*** Opening of EXERCISE MATERIALS ***
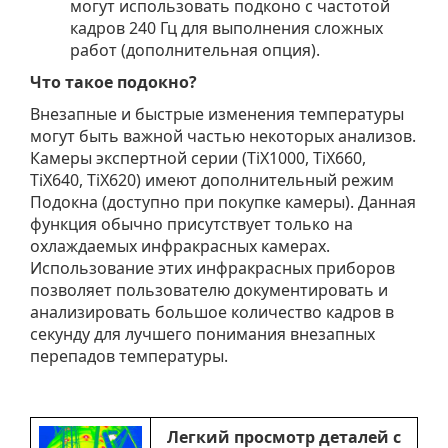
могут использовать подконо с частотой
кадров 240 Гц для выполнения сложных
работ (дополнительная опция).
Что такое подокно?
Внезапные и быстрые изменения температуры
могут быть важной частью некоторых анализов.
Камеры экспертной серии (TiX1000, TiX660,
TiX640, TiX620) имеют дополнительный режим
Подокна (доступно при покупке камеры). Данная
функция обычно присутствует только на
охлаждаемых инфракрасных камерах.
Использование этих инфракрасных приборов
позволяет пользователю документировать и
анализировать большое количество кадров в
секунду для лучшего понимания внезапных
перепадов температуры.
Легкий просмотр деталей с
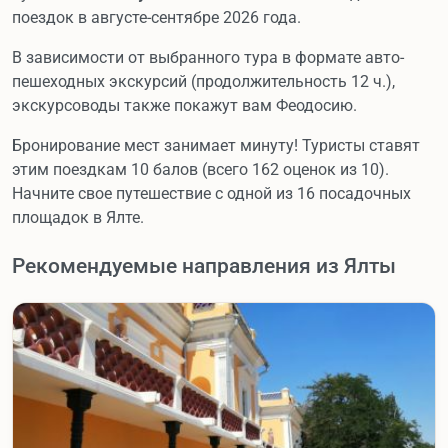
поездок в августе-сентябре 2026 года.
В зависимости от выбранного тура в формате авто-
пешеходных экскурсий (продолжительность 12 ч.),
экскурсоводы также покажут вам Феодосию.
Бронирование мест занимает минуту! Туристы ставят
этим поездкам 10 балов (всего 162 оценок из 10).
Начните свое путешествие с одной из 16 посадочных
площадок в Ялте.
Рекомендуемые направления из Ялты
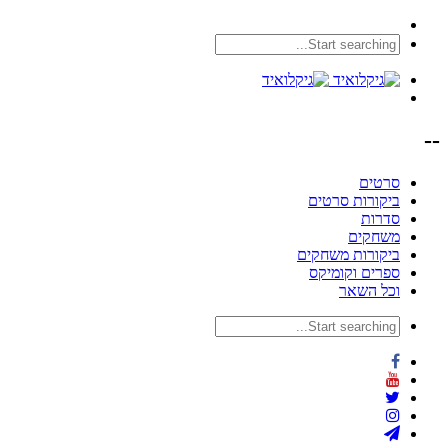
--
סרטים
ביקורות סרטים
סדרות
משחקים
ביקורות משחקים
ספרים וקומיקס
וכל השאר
*** Close of EXERCISE MATERIALS ***
*** Opening of EXERCISE MATERIALS ***
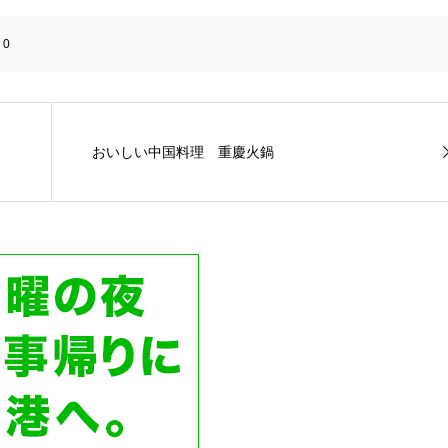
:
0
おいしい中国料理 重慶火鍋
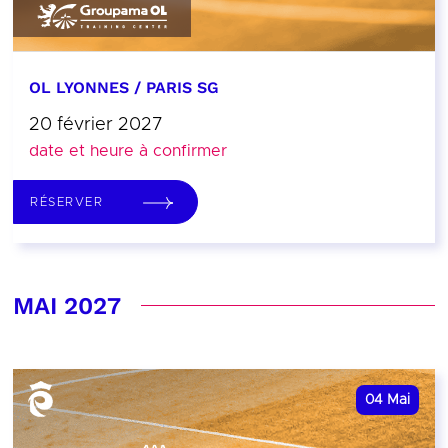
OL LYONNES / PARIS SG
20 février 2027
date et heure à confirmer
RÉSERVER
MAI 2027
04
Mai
*** Close of EXERCISE MATERIALS ***
**WHAT TO PRODUCE:**
Wherever a line contains the string "могут", copy that line from the data.

**RESULT OF THIS EXERCISE:**
могут использовать подконо с частотой
могут быть важной частью некоторых анализов.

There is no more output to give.